CAMPUS

Close encounters of the religious kind

UNCW professor looks at the world of UFOs

Ben Steelman StarNews Staff
"American Cosmic" by Diana W. Pasulka will be released in January by Oxford University Press.

A UNCW professor's book on religious aspects of UFOs is drawing strong early reviews.

Oxford University Press will release "American Cosmic: UFOs, Religion and Technology" by Diana W. Pasulka on Jan. 2 ($24.95). The book will be available beginning Feb. 8 from Amazon.com and the Barnes & Noble website.

Pasulka is a professor of religious studies at the University of North Carolina Wilmington, who chairs its department of philosophy and religion.

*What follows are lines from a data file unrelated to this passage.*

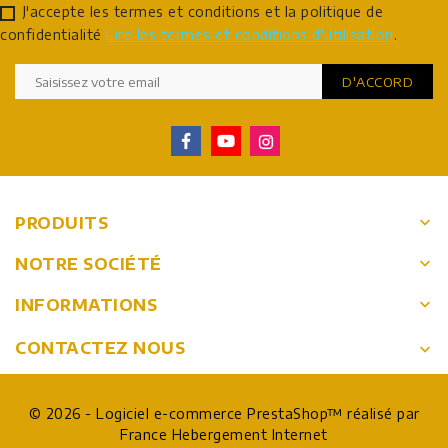
J'accepte les termes et conditions et la politique de
confidentialité
Lire les termes et conditions d'utilisation
.
keyboard_arrow_down
PRODUITS
keyboard_arrow_down
NOTRE SOCIÉTÉ
keyboard_arrow_down
INFORMATIONS
CONTACTEZ NOUS
keyboard_arrow_down
© 2026 - Logiciel e-commerce PrestaShop™ réalisé par
France Hebergement Internet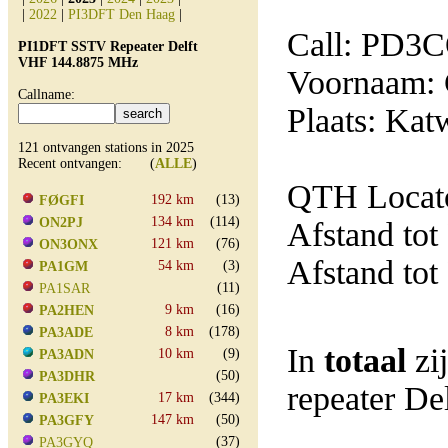
|
2022
|
PI3DFT Den Haag
|
Call: PD3
PI1DFT SSTV Repeater Delft
VHF 144.8875 MHz
Voornaam: 
Callname:
Plaats: Kat
121 ontvangen stations in 2025
Recent ontvangen: (
ALLE
)
QTH Locato
192 km
(13)
FØGFI
134 km
(114)
ON2PJ
Afstand tot
121 km
(76)
ON3ONX
Afstand tot
54 km
(3)
PA1GM
(11)
PA1SAR
9 km
(16)
PA2HEN
8 km
(178)
PA3ADE
In
totaal
zi
10 km
(9)
PA3ADN
(50)
PA3DHR
repeater D
17 km
(344)
PA3EKI
147 km
(50)
PA3GFY
(37)
PA3GYQ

"Pasulka gives wonderful, entertaining insight into the curious study of UFOs," commented Publishers Weekly.

"Pasulka makes a reasonable cases that the spirits, angels, divine messengers, manifestations of God, aliens or their spaceships that humans have been reporting since the dawn of history are too numerous to be entirely delusional, so they deserve serious investigation," wrote Kirkus Reviews.

A scholar in the Catholic tradition -- her previous book, "Heaven Can Wait" (2014) was a study of the doctrine of Purgatory in popular culture -- Pasulka approaches unidentified flying objects as a modern myth.

This is not exactly new; thinkers such as Carl Jung and biblical scholars analyzing the vision of the wheel in the Old Testament book of Ezekiel observed much the same thing.

Pasulka, however, follows a hint from the German philosopher Martin Heidegger, who questioned how technology is creating a new mode of perceiving reality. (Older cultures, seeing something unexplained, would interpret it as angels, fairies or demons. We see little green men, or Grays.)

In her preface, Pasulka writes, "I found out in my research that to understand and move beyond a myth, one must first enter into it." Accordingly, she traveled from purported crash sites in the New Mexico desert to the Vatican archives, meeting with confirmed "UFOlogists" and believers.

She also talked with a number of Silicon Valley scientists -- including Jacques Vallee, one of the early figures in ARPANET, the predecessor to the internet, and a consultant on Steven Spielberg's "Close Encounters of the Third Kind" -- as well as researchers in NASA and the Russian space program about their beliefs in extraterrestrials and UFOs.

Pasulka says she does not believe or disbelieve in UFOs. Her studies, however, point toward mystical connections which may have little or nothing to do with interplanetary travel at all.

A local book signing for "American Cosmic" is being planned for February in Barnes & Noble at Mayfaire.